Article commemorates statesman with county ties

A new article on WyoHistory.org pays tribute to a Wyoming pioneer and statesman for whom several prominent Sweetwater County landmarks are named, the Sweetwater County Historical Museum said on Saturday.

In 1873, brothers William A. Richards and Alonzo V. Richards were contracted to survey the southern border of Wyoming Territory.

The following year, William Richards received a second commission - to survey the territory’s western border. The story of that expedition, “‘The Roughest Mountains & Deepest Cañons:’ William Richards and the Boundary Survey of 1874,” by Lucia McCreery, by can be found at the WyoHistory.org website.

Among the Richards namesake landmarks in southern Sweetwater County are Richards Spring, Richards Mountain, and Richards Gap on the Wyoming-Utah border, through which the Clay Basin Road passes.

In 1889, William Richards was appointed Surveyor General for Wyoming.

Elected Governor of Wyoming in 1894, he served for one term, until 1899.

In that year he was appointed Assistant Commissioner of the General Land Office by President Theodore Roosevelt and in 1903 he was promoted to Commissioner of the General Land Office, serving in that position until 1907.

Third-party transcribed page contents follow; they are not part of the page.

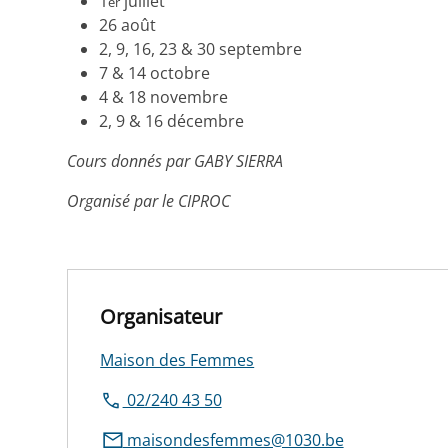
1
juillet
er
26 août
2, 9, 16, 23 & 30 septembre
7 & 14 octobre
4 & 18 novembre
2, 9 & 16 décembre
Cours donnés par GABY SIERRA
Organisé par le CIPROC
Organisateur
Maison des Femmes
02/240 43 50
maisondesfemmes@1030.be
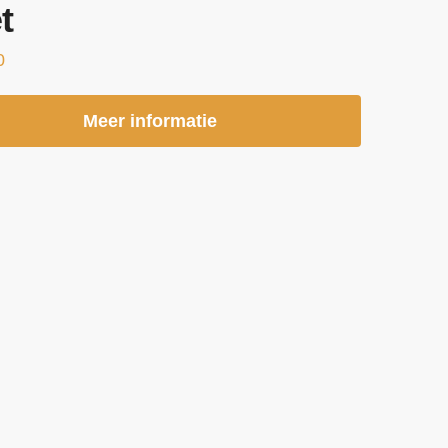
t
0
Meer informatie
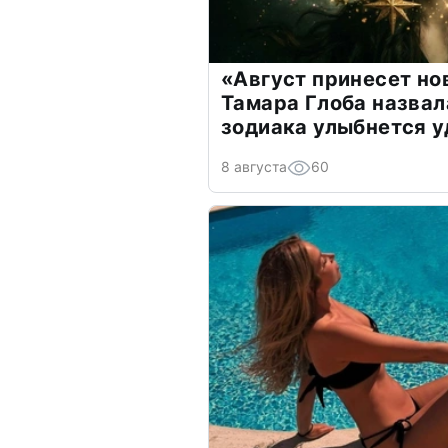
«Август принесет н
Тамара Глоба назвал
зодиака улыбнется у
8 августа
60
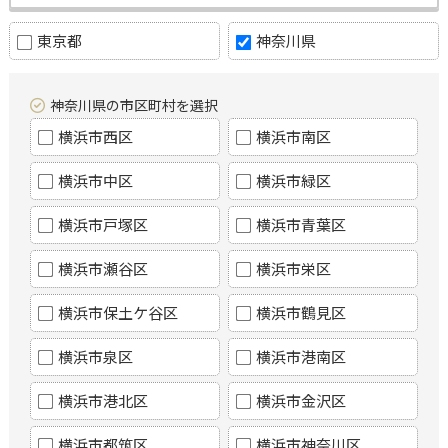
東京都
神奈川県
神奈川県の市区町村を選択
横浜市西区
横浜市南区
横浜市中区
横浜市緑区
横浜市戸塚区
横浜市青葉区
横浜市瀬谷区
横浜市栄区
横浜市保土ケ谷区
横浜市鶴見区
横浜市泉区
横浜市港南区
横浜市港北区
横浜市金沢区
横浜市都筑区
横浜市神奈川区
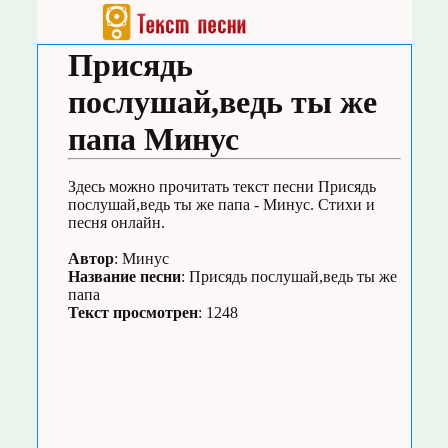
Присядь
послушай,ведь ты же
папа Минус
Здесь можно прочитать текст песни Присядь
послушай,ведь ты же папа - Минус. Стихи и
песня онлайн.
Автор
: Минус
Название песни
: Присядь послушай,ведь ты же
папа
Текст просмотрен
: 1248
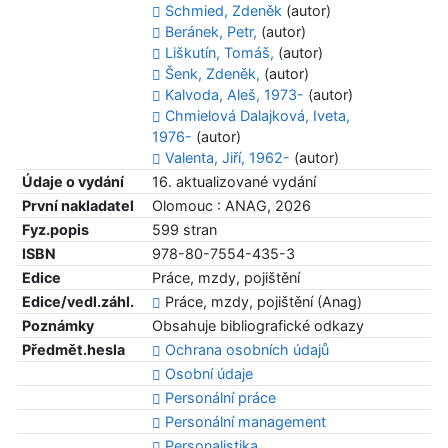
Schmied, Zdeněk
(autor)
Beránek, Petr,
(autor)
Liškutín, Tomáš,
(autor)
Šenk, Zdeněk,
(autor)
Kalvoda, Aleš, 1973-
(autor)
Chmielová Dalajková, Iveta,
1976-
(autor)
Valenta, Jiří, 1962-
(autor)
Údaje o vydání
16. aktualizované vydání
První nakladatel
Olomouc : ANAG, 2026
Fyz.popis
599 stran
ISBN
978-80-7554-435-3
Edice
Práce, mzdy, pojištění
Edice/vedl.záhl.
Práce, mzdy, pojištění (Anag)
Poznámky
Obsahuje bibliografické odkazy
Předmět.hesla
Ochrana osobních údajů
Osobní údaje
Personální práce
Personální management
Personalistika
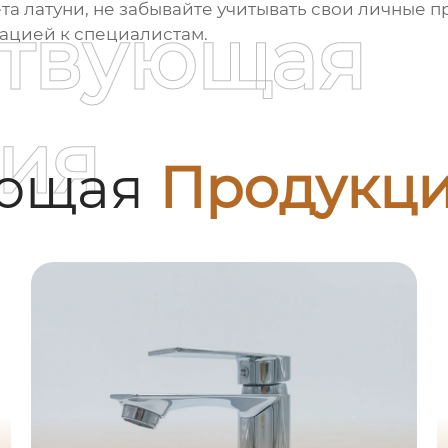
та латуни
, не забывайте учитывать свои личные 
ствующая
тацией к специалистам.
ия
ующая
Продукц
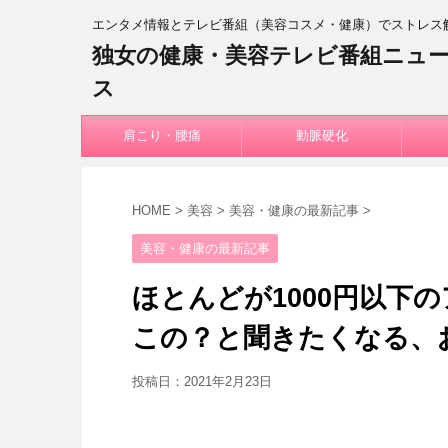
エンタメ情報とテレビ番組（美容コスメ・健康）でストレス
独女の健康・美容テレビ番組ニュ
ス
肩こり・腰痛
動脈硬化
HOME
>
美容
>
美容・健康の最新記事
>
美容・健康の最新記事
ほとんどが1000円以下の
この？と聞きたくなる、
投稿日：
2021年2月23日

In 1909 he was appointed as Wyoming’s first Tax Commissioner and in 1912 named a delegate to Australia for the United States Committee on Irrigation.

He died of a sudden heart attack in Melbourne in July of 1912, and was buried in Cheyenne.

While reviewing William Richards’s journal of his 1873 survey, museum staff noted the following passage:

“Line men left camp at sunrise to go East to canon which stopped us yesterday. On the east side of the canon lies the scene of the great Diamond Excitement of last winter. Numerous claims are staked out but unoccupied. The country is wholly barren and the only hypothesis upon which diamonds could be expected would be that of the hunters’ coon dog—good for nothing else imaginable. These diamond fields are on the 251st and 2nd miles of our line, partly in Wyoming and partly in Colorado.”

Here Williams was referring to what is often called The Great Diamond Hoax of 1872, the story of swindlers Philip Arnold and John Slack, who, between 1870 and 1872, conned a group of prominent investors from both coasts out of about $650,000 (some $13 million in current currency) with the tale of a fabulous gem field straddling the Wyoming-Colorado border south of Rock Springs.

County Museum staff member Dick Blust’s article about the swindle, “The Diamond Hoax: a Bonanza That Never Was,” appears on the WyoHistory.org website.

Located at 3 E. Flaming Gorge Way in Green River, the Sweetwater County Historical Museum is open from 9 a.m. to 5 p.m., Tuesday through Saturday.

Admission is free.

The WyoHistory.org website, an encyclopedic source for articles about Wyoming history, is a project of the Wyoming State Historical Society.